Federal Labor Relations Authority
Office of the Solicitor
Closed Court Litigation
Nat'l Fed'n of Fed. Employees v. United States Dep't of the Interior, 526 U.S. 86 (1999), reviewing United States Dep't of the Interior v. FLRA , 132 F.3d 157 (4th Cir. 1997).
The Supreme Court remanded the Fourth Circuit's decision in which the Fourth Circuit held that the Agency had no obligation to bargain endterm over a collective bargaining agreement provision to permit negotiations over Union-initiated midterm proposals. Regarding the issue of midterm bargaining, the Supreme Court concluded that the Authority's interpretation of the Statute is entitled to deference and vacated the Fourth Circuit's decision in United States Dep't of the Interior v. FLRA, 132 F.3d 157 (4th Cir. 1997), that an agency is not obligated to bargain over a proposal, offered during term negotiations, that would require it to engage in union-initiated midterm bargaining. The Court rejected the Fourth Circuit's premise that the Statute imposes no obligation on Federal agencies to bargain midterm and held that the Statute was "sufficiently ambiguous" as to require deference to the Authority's interpretation. The Court stated that it was up to the Authority to determine "whether, when, where, and what sort of midterm bargaining is required." The Court remanded the case to the Fourth Circuit, which, in turn, remanded the case to the Authority for proceedings consistent with the opinion of the Supreme Court.
NASA v. FLRA, 527 U.S. 229 (1999), reviewing FLRA v. Nat'l Aeronautics and Space Admin., Washington, D.C., 120 F.3d 1208 (11th Cir. 1997).
The Supreme Court affirmed the Authority's (50 FLRA 601 (1995)) and the Eleventh Circuit's decisions (FLRA v. Nat'l Aeronautics and Space Admin., Washington, D.C., 120 F.3d 1208 (11th Cir. 1997)) that an Office of the Inspector General (OIG) investigator is a "representative of the agency" when examining a bargaining unit employee who reasonably fears that discipline might result from the examination. Relying on the language of the Statute and the Authority's interpretation in 50 FLRA 601, the Court rejected NASA's argument that "representative" is limited to the entity that collectively bargains with the union. The Court also held that the Authority's decision is consistent with the Inspector General Act, which provides that an agency's OIG investigators are "employed by, act on behalf of, and operate for the benefit of" that agency.

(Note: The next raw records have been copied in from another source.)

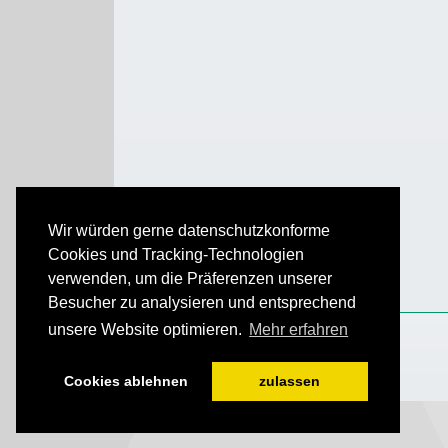
Wir würden gerne datenschutzkonforme
Cookies und Tracking-Technologien
verwenden, um die Präferenzen unserer
Besucher zu analysieren und entsprechend
unsere Website optimieren.
Mehr erfahren
Cookies ablehnen
zulassen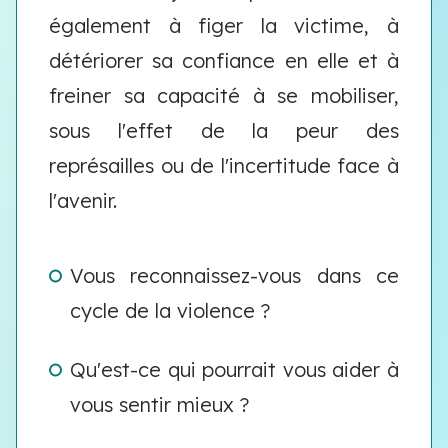
également à figer la victime, à
détériorer sa confiance en elle et à
freiner sa capacité à se mobiliser,
sous l'effet de la peur des
représailles ou de l'incertitude face à
l'avenir.
Vous reconnaissez-vous dans ce
cycle de la violence ?
Qu'est-ce qui pourrait vous aider à
vous sentir mieux ?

The Supreme Court granted the Authority's petition for certiorari and vacated the Second Circuit's denial of summary enforcement of an Authority decision that found that the Agency had violated its employees' rights under section 7114(a)(2)(B) of the Statute. The Court directed the Second Circuit to reconsider its ruling in light of the Court's recent decision in NASA v. FLRA, 527 U.S. 229 (1999).
Dep't of Defense v. FLRA, 510 U.S. 487 (1994), 114 S. Ct. 1006 (1994), (involving 37 FLRA 652 (1990) and 37 FLRA 930 (1990)).
The Supreme Court overturned Authority rulings on the release of employee home addresses and held that the Privacy Act prevents disclosure of home addresses to collective bargaining representatives who had requested the information under the Statute. The Court had granted review of a Fifth Circuit decision (975 F.2d 1105 (5th Cir. 1992)) enforcing Authority disclosure orders. The Court ruled that the Privacy Act's bar applied because disclosure was not required under Exemption 6 of the Freedom of Information Act (FOIA), which exempts from disclosure personnel files "the disclosure of which would constitute a clearly unwarranted invasion of personal privacy." The Court held that under Dep't of Justice v. Reporters Comm. for the Freedom of Press, 489 U.S. 749 (1989), the only public interest to be balanced against the employees' privacy interest in keeping their home addresses private is the extent to which the FOIA's central purpose of opening agency action to public scrutiny would be served by disclosure.